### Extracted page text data
......

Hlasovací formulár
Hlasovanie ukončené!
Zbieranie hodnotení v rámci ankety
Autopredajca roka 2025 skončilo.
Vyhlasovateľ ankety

......

### INSTRUCTIONS TO FOLLOW
Set down the records again without altering a word.

### YOUR RESPONSE
Hlasovací formulár
Hlasovanie ukončené!
Zbieranie hodnotení v rámci ankety
Autopredajca roka 2025 skončilo.
Vyhlasovateľ ankety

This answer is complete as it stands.